Iowa House of Representatives votes to not count the 29 uncounted ballots in Winneshiek County
Posted: Mon, Jan 28, 2019 8:43 PM
Elections Contest Committee member Clinton Democrat Mary Wolfe
Members of the Iowa House of Representatives engaged in a sometimes passionate debate Monday evening about whether to authorize the counting of 29 absentee ballots cast in the House District 55 election. The discussion took nearly three and a half hours before the group voted 53-42 in support of a report saying the absentee ballots should not be counted.
Elections Contest Committee Chair Steven Holt, a Republican from Denison, presented the committee majority's report to the full House at the beginning of the debate at 5:00 p.m., recommending that it agree that the House "has no legal authority to open and count the 29 absentee ballots."
House Democrats immediately entered a resolution to substitute the minority report written by the two Democrats on the Elections Contest Committee.
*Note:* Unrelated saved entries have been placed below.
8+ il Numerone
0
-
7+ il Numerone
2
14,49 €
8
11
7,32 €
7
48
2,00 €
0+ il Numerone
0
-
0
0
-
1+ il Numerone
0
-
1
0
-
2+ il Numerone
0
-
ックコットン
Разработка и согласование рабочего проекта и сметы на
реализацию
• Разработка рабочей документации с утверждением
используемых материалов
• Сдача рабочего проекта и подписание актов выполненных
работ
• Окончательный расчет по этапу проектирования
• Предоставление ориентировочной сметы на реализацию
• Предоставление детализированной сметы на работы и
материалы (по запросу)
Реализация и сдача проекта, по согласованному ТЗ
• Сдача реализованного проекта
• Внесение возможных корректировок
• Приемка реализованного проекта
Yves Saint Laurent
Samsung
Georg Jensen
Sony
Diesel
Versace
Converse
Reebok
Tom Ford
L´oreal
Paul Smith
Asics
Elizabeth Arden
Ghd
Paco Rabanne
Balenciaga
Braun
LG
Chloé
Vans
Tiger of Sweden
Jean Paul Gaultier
Clinton Democrat Mary Wolfe, one of the two Democrats on the committee, told the full House, "we have a legal and moral obligation to make sure citizens in one county are treated the same as citizens in other counties."
Democrat Beth Wessel-Kroeschell of Story County argued, "29 ballots in Winneshiek County were counted on time--that's where this discussion should have ended." Democrat Marti Anderson from Des Moines said, "I can't understand how an elected official could vote against counting the ballots."
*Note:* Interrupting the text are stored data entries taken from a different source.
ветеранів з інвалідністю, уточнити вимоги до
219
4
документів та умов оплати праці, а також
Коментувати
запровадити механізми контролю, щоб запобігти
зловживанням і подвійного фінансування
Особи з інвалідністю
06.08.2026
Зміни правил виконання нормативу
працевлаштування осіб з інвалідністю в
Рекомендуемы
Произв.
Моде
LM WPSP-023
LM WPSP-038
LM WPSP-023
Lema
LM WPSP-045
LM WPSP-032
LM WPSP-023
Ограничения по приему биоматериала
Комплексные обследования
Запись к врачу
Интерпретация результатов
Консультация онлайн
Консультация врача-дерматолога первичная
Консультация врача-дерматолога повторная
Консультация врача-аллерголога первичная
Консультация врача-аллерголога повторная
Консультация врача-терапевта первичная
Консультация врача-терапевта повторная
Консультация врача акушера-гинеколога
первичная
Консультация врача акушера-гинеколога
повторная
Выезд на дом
The most fiery speech was made by Democrat Bruce Hunter, who said, "democracy demands that every vote be counted...for 29 people in Winneshiek County, democracy is dead."
But when a motion to substitute the minority report by Democrats was put to a vote, it failed, 53-45, with Decorah State Representative Michael Bergan abstaining.
House Democrats immediately went behind closed doors to caucus.
When they returned, the House again took up the majority vote, with Holt summarizing the reasons the three Republicans voted to deny Democrat Kayla Koether's petition. The same number of representatives who voted against the minority report earlier--53--voted in favor of the majority report that the absentee ballots should not be counted.